Cough is common, and can linger, especially during the allergy season. But does cough equal allergy?
A cough can be an annoying, embarrassing symptom, or an important clue leading to rapid diagnosis and effective treatment. It is one of the most common reasons to see a lung specialist, accounting for more than one third of new patient visits in many practices. There is an abundance of confusing medical literature available, most of it on the internet; a recent search found more than 300 articles related to chronic cough published so far this year, and that’s only the tip of the iceberg.
Coughing itself is remarkably effective. Acute cough is our primary defense mechanisms to protect the airways and lungs from unwanted invaders, such as aspirated food or secretions laden with bacteria or acid from the stomach. Receptors line the major airways to trigger an acute cough, which can create flow rates approaching the speed of sound! This rapid air flow creates shearing forces that move secretions up and out, but unwanted effects, such as rib fractures, sprained chest muscles and even syncope (brief loss of consciousness) can result.

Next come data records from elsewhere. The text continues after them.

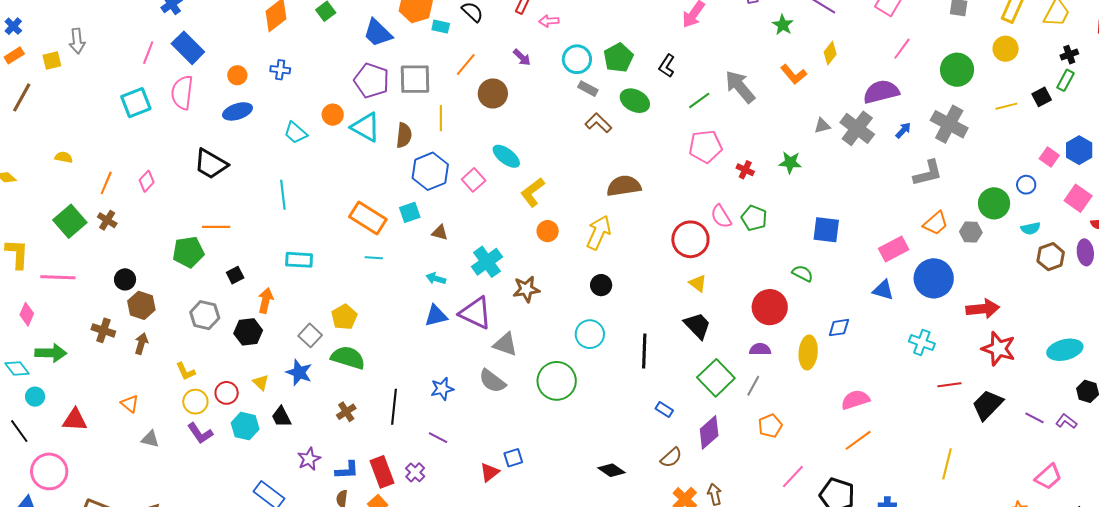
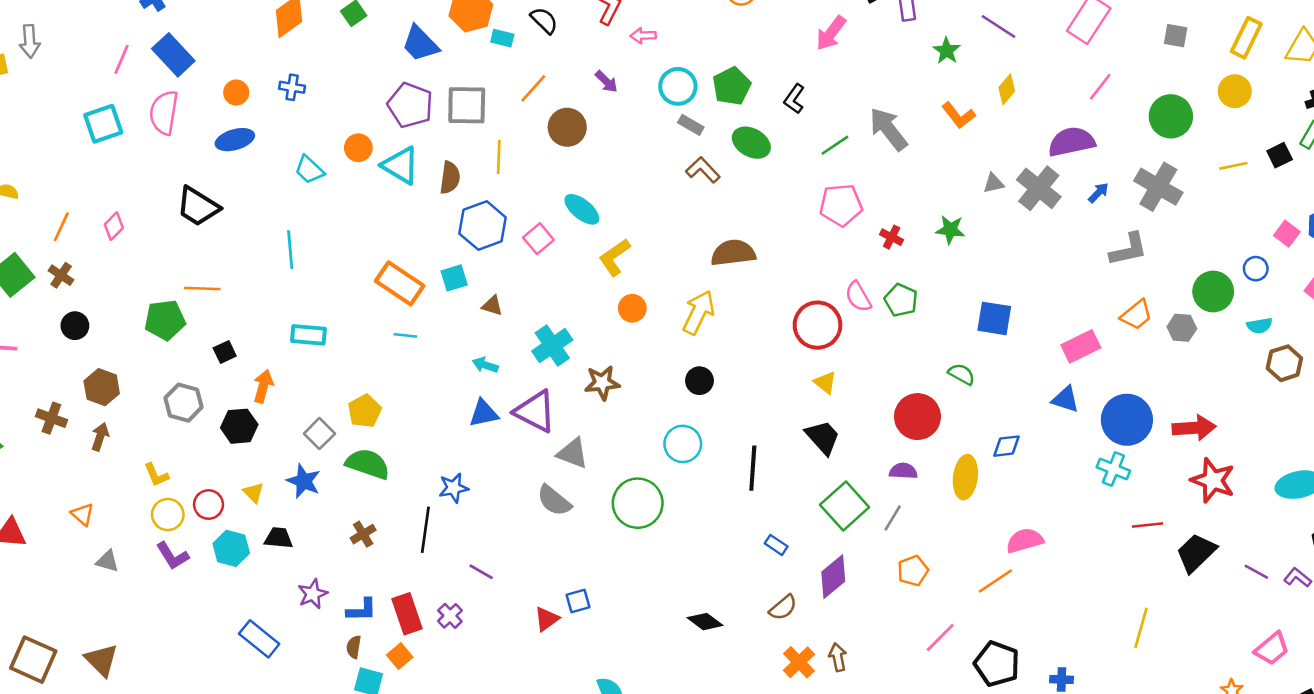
blue circle: (934, 278) -> (1127, 420), moved
black circle: (125, 279) -> (75, 326), moved
blue star: (442, 389) -> (454, 488), moved
black trapezoid: (281, 417) -> (279, 538), turned 120
orange line: (858, 440) -> (995, 581), moved

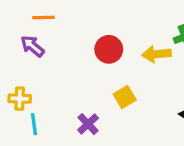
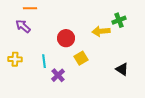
red circle: (109, 49) -> (66, 38), moved
cyan line: (34, 124) -> (44, 61), moved

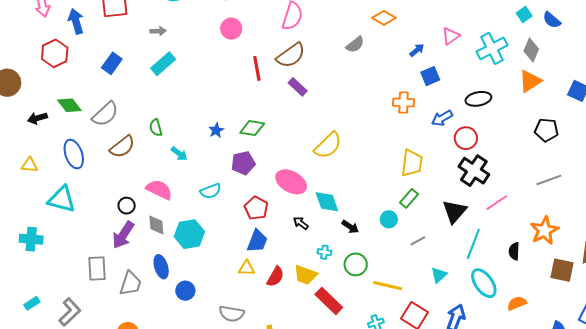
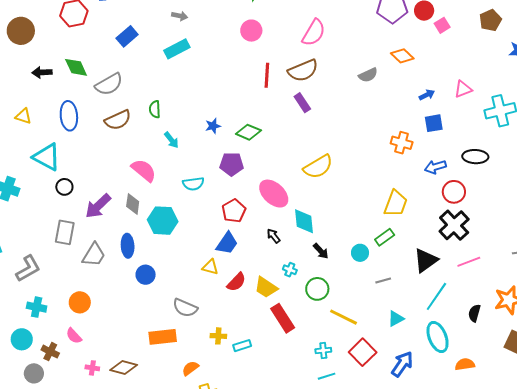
black circle: (127, 206) -> (64, 187), moved

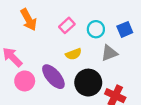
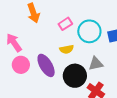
cyan circle: (96, 29) -> (89, 31), size x1.5
gray triangle: (109, 53) -> (96, 64), moved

What makes a cough chronic? The accepted time scale is three weeks without an obvious precipitating cause. There are many clues to the cause of a cough which your physician can review with you. Generally a carefully taken health history and physical exam will identify many major concerns, such as asthma or allergy, exposure to inhaled toxins, or medicines known to cause cough. Smoking is of course an irritant; it inhibits normal mucus clearance mechanisms, and most long term smokers have a chronic cough, though some are not bothered by it. The timing, nature and history of the cough are important to review, along with associated respiratory symptoms and findings on physical exam, such as abnormal breath sounds. Chest x-ray and tests of lung function are helpful in the detection of unexpected or subtle abnormalities, such as airflow obstruction indicating asthma or COPD. “Post infectious” cough can follow respiratory infections, either minor or major, and can last for months. A state of airway hyper-responsiveness develops even though the infection itself has resolved. Frequently anti-inflammatory medicines, such as those used for asthma, are given to bring the airway back to normal. Acid reflux is another occult cause for chronic cough, as is allergic post-nasal drainage. Frequently these conditions produce minimal symptoms except for the cough. Surprisingly the majority of well established coughs have more than one cause as their basis. All must be treated, or resolution does not occur.
In most cases, rare or life threatening causes are easily ruled out and common causes, such as asthma, allergic drainage and acid reflux, are diagnosed and treated effectively. Resolution and patient satisfaction depend heavily on a systematic evaluation and adequate length of therapy, thus a good working relationship with your Physician is key.